Stephen Strasburg: 6-years/$180M – Nationals
- Lucky Nationals, eh?
- I tend to think this contract feels a touch high, too. To be sure, Strasburg opted out of four-years and $25M in AAV, so you can probably expect him to beat both the years and dollar amount, but I’m thinking something like 5-6 years at $27.5M is the cap here. With another, better ace available on the market plus a huge crop of free agent starting pitchers, I just don’t think you’ll have to pay $30M a year for Strasburg right now.
- The Nationals, Phillies, Dodgers, Yankees, Twins, White Sox, Rangers, and … Cubs are mentioned.
- Zack Wheeler is projected to get five years and $100M, which also feels a touch high given his extensive injury history. Then again, he’s just 29-years-old and is coming off back-to-back 4.0 WAR seasons. MLBTR has the Phillies as the destination, but mention the Cubs (along with literally 15 other teams) as part of his “robust market.”

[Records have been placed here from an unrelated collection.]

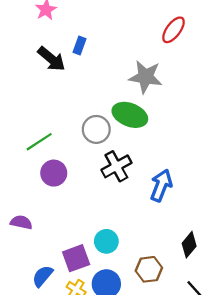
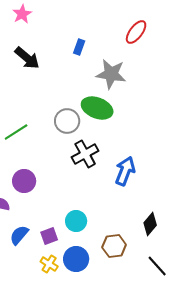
blue rectangle: (79, 45) -> (79, 47), moved
purple circle: (54, 173) -> (24, 181), moved
purple square: (76, 258) -> (49, 236), size x0.7
blue semicircle: (43, 276) -> (19, 235), moved

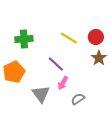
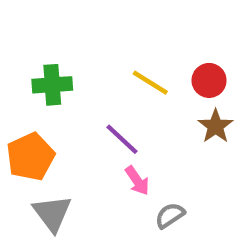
pink arrow: (63, 83) -> (137, 181), turned -64
gray triangle: (41, 94) -> (52, 213), moved

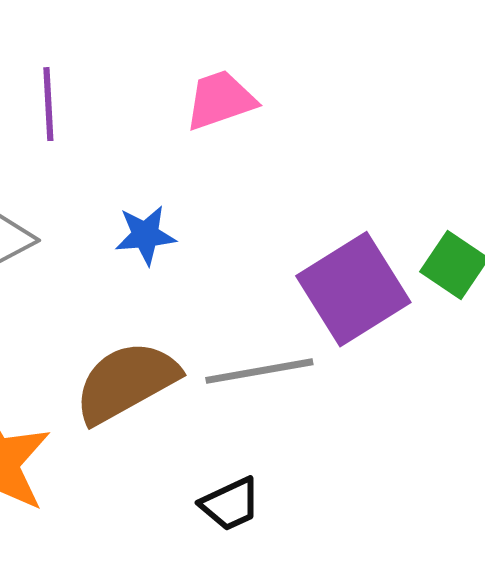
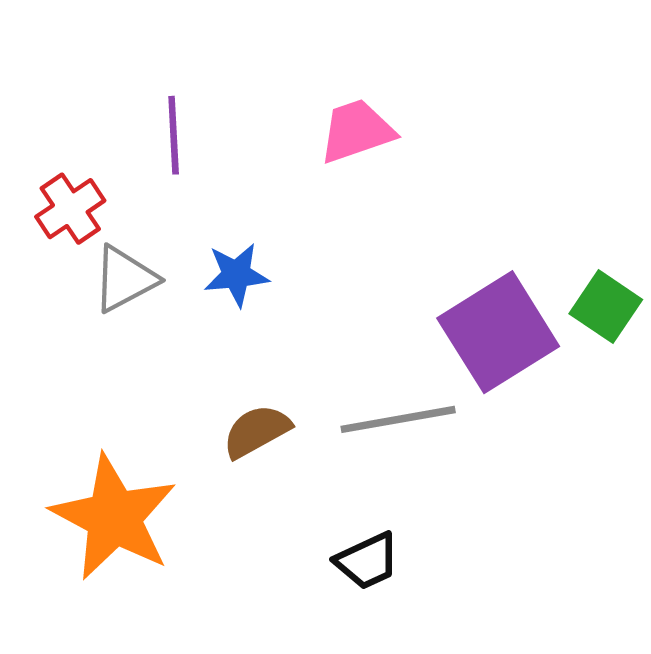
blue star: (145, 235) -> (236, 275), moved
brown semicircle: (126, 382) -> (257, 431), size x0.6

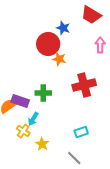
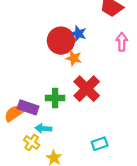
blue star: (63, 28) -> (78, 34), moved
red cross: (84, 85) -> (87, 89), moved, turned -30
cyan arrow: (33, 119) -> (43, 128), turned 64

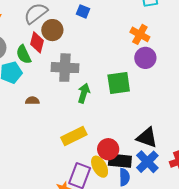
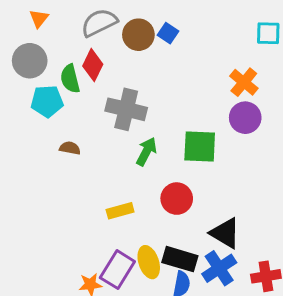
brown circle: (52, 30) -> (138, 35), moved
yellow rectangle: (74, 136) -> (120, 211), size x0.7
red circle: (108, 149) -> (177, 199), moved

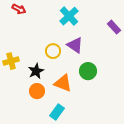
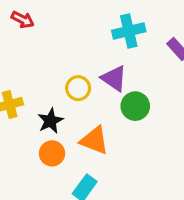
cyan cross: (69, 16) -> (129, 31), moved, turned 30
green circle: (88, 71) -> (135, 106), moved

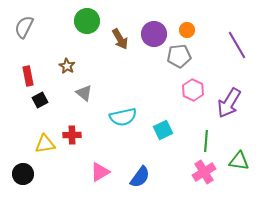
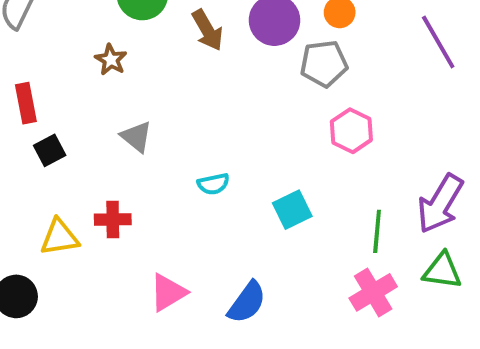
brown star: (67, 66) -> (111, 60), moved
purple arrow: (229, 103) -> (440, 204), moved
cyan semicircle: (123, 117) -> (213, 184), size x0.6

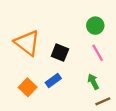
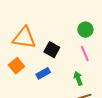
orange triangle: (27, 43) -> (24, 38), turned -35
orange square: (28, 87) -> (16, 66), moved

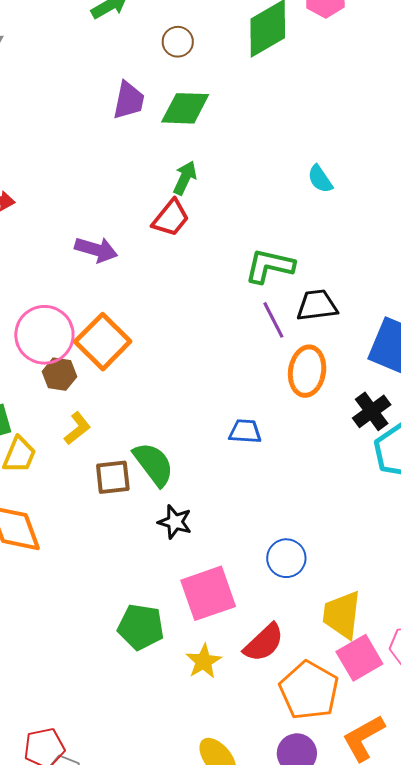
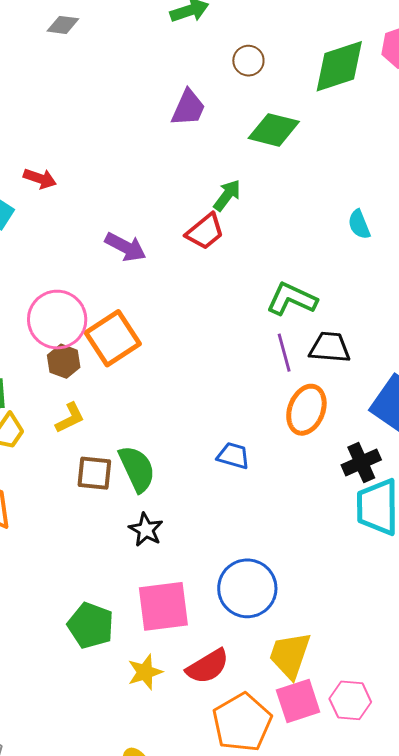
green diamond: (185, 108) -> (274, 130), moved
blue circle: (286, 558) -> (247, 588), size x1.5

- Nicholas Castellanos IS PROJECTED TO CHICAGO … but the wrong side of town: White Sox, four years/$58M. If that’s all it takes to get Castellanos (and I think that’s a reasonable deal for someone who will play next year at age 28), but he ends up with the Sox … boo. The Cubs are mentioned as an option, for what it’s worth, but they’re alongside the Marlins, Reds, Giants, D-Backs, Padres, Indians, and Angels. Note that the FanGraphs projections for Castellanos were a similar four years and $56 million. Interesting to see consensus there for a guy whose comps and statistical projections could take you anywhere from like a $33 million guarantee to a $100 million guarantee. Still think he’s a tough one.

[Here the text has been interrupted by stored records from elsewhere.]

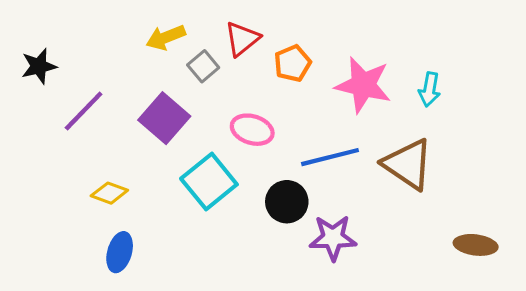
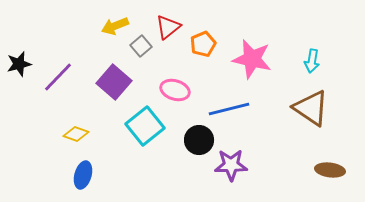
black star: (39, 66) -> (19, 64), moved
cyan arrow: (429, 89) -> (312, 61), moved
brown triangle: (408, 164) -> (311, 108), moved

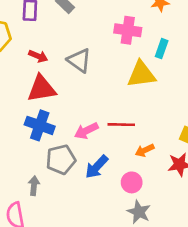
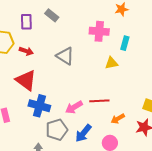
red arrow: (38, 56) -> (26, 51), moved
yellow triangle: (141, 74) -> (111, 63), size x0.6
red triangle: (42, 89) -> (26, 80), moved, turned 50

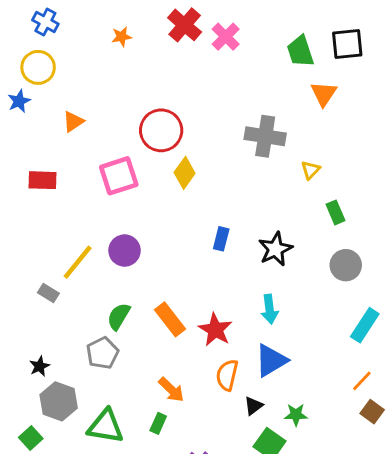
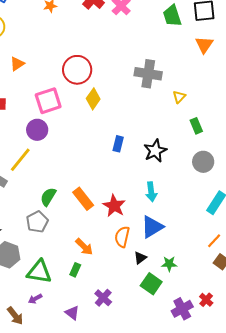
orange triangle: (324, 94) -> (204, 45), moved
purple circle: (125, 251) -> (37, 130), moved

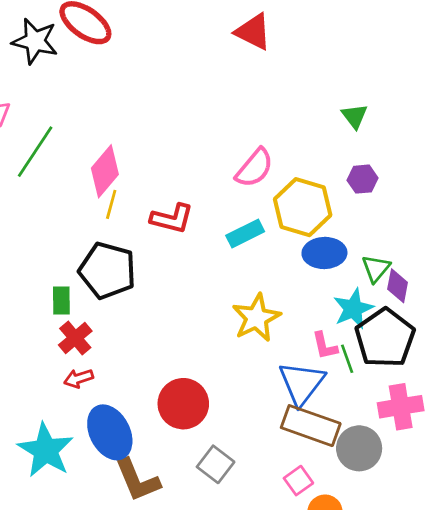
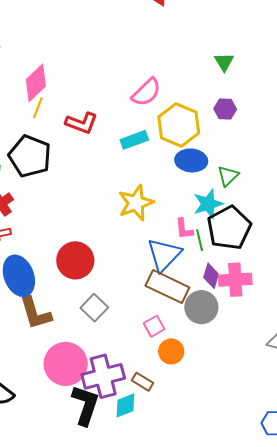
purple diamond: (398, 286) -> (211, 276), moved

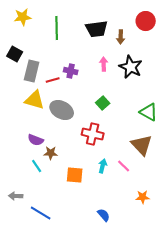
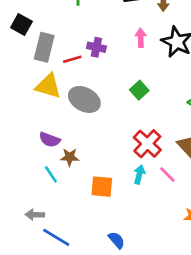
red cross: (93, 134) -> (147, 144), moved, turned 30
gray arrow: (16, 196) -> (35, 215), moved
blue semicircle: (104, 215) -> (117, 240), moved

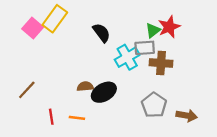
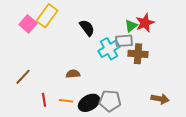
black ellipse: (104, 92) -> (89, 103), moved
gray pentagon: (154, 105) -> (110, 101), moved, turned -30

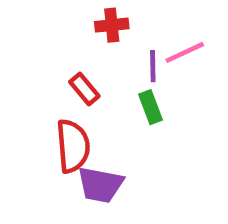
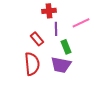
purple line: (153, 66) -> (56, 29), moved
purple trapezoid: (100, 185) -> (61, 65), moved

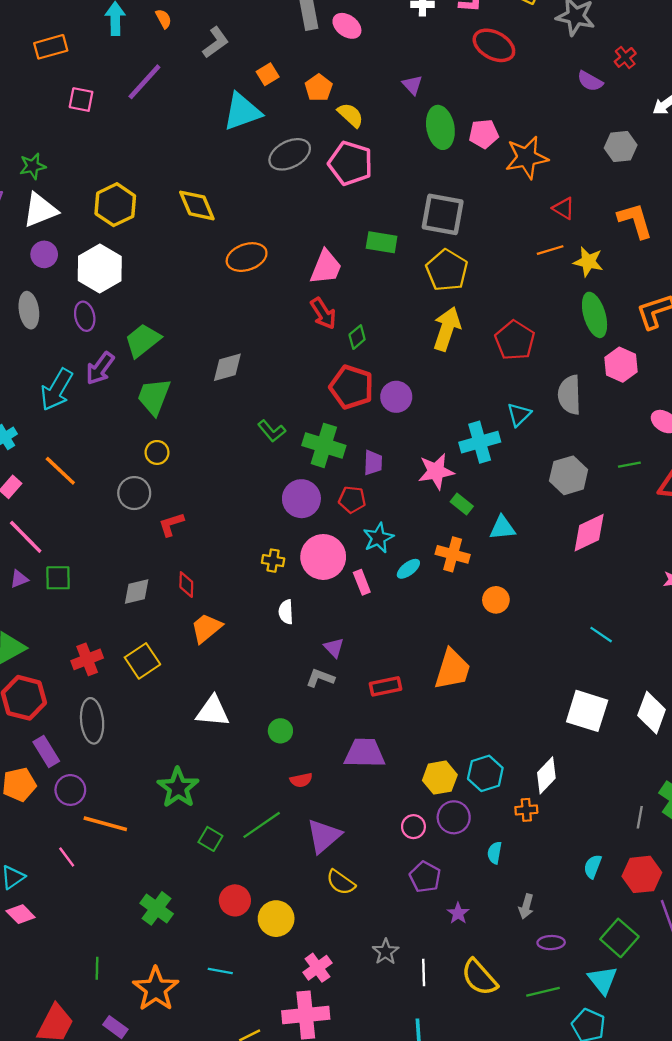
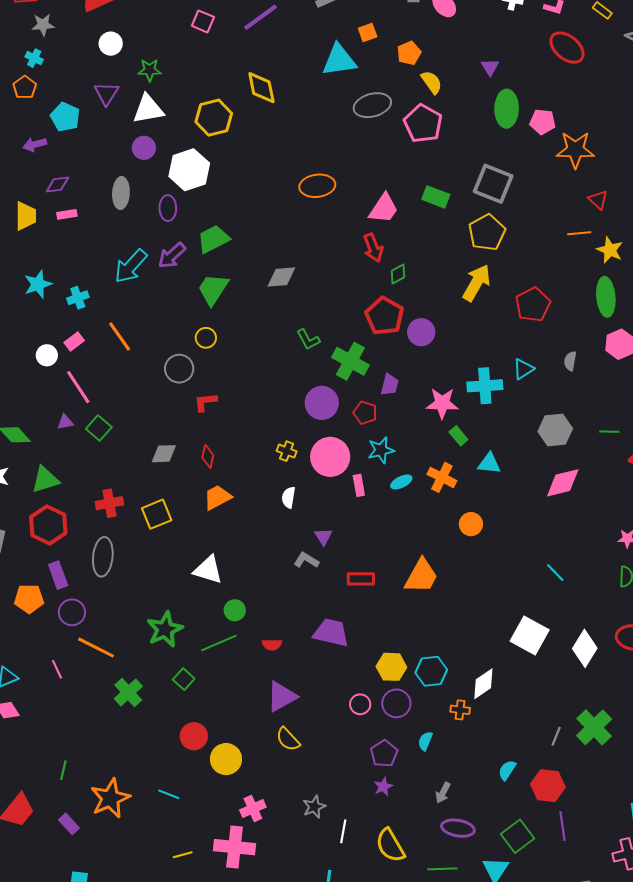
yellow diamond: (197, 205) -> (261, 88), moved
gray semicircle: (569, 395) -> (570, 361), size x0.6
green square: (58, 578) -> (99, 428), turned 30
green circle: (280, 731) -> (235, 610), moved
green line: (262, 825) -> (219, 643), moved
purple pentagon: (425, 877) -> (384, 754), moved
green cross: (157, 908) -> (128, 692), moved
purple ellipse: (551, 943) -> (458, 828), size x1.4

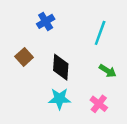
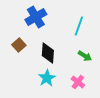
blue cross: (46, 21) -> (36, 17), size x1.5
cyan star: (60, 99) -> (47, 78), turned -30

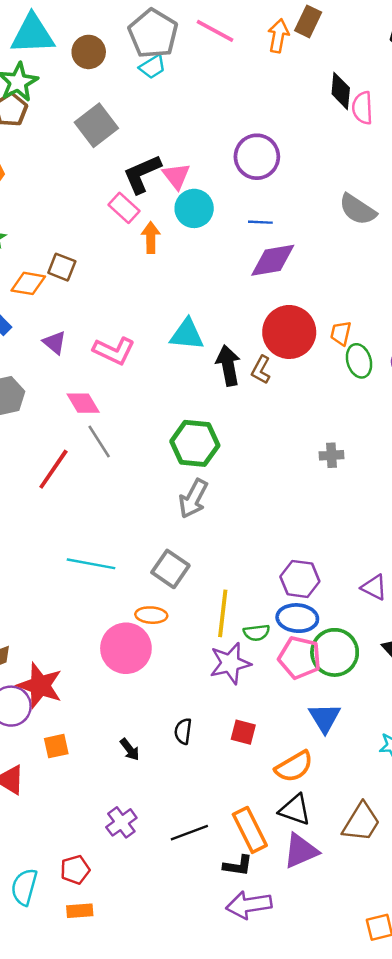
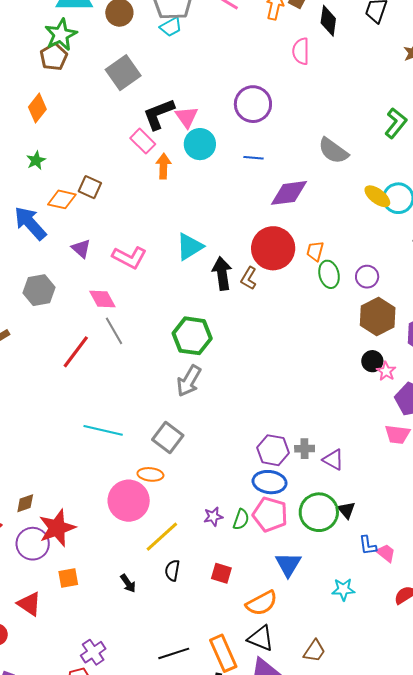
black diamond: (341, 91) -> (328, 21), moved
pink semicircle: (362, 108) -> (301, 51), moved
purple diamond: (273, 260) -> (289, 193), moved
cyan triangle: (187, 334) -> (190, 247), turned -40
gray cross: (331, 455) -> (305, 449), moved
yellow line: (223, 613) -> (162, 537), moved, turned 39
green semicircle: (257, 633) -> (241, 519), moved, turned -65
green circle: (335, 652) -> (319, 512), moved
purple star: (230, 663) -> (213, 517), size x0.6
red star: (40, 686) -> (57, 528), turned 30
purple cross: (121, 822) -> (93, 652), moved
brown trapezoid: (361, 822) -> (314, 651), size x0.7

- Will Smith is the top reliever on the market, with a projected three-year, $42M deal with the Twins. That actually strikes me as about right in terms of dollars and landing spots. I’d love the Cubs to get involved – and they are in the list of potentially interested parties – but I just don’t see it happening, especially given the draft pick compensation.
- Daniel Hudson is projected to the Nationals at two years and $12M, but the Cubs come in for a mention. Meanwhile, Pedro Strop is projected to the Red Sox for 1 year and $5M.
- Other than that, the Cubs are mentioned in the interested parties of several more starting pitchers including: Hyun-Jin Ryu (3/$45M), Wade Miley (2/$16M), Rick Porcello (1/$11M), and Josh Lindblom (2/$8M).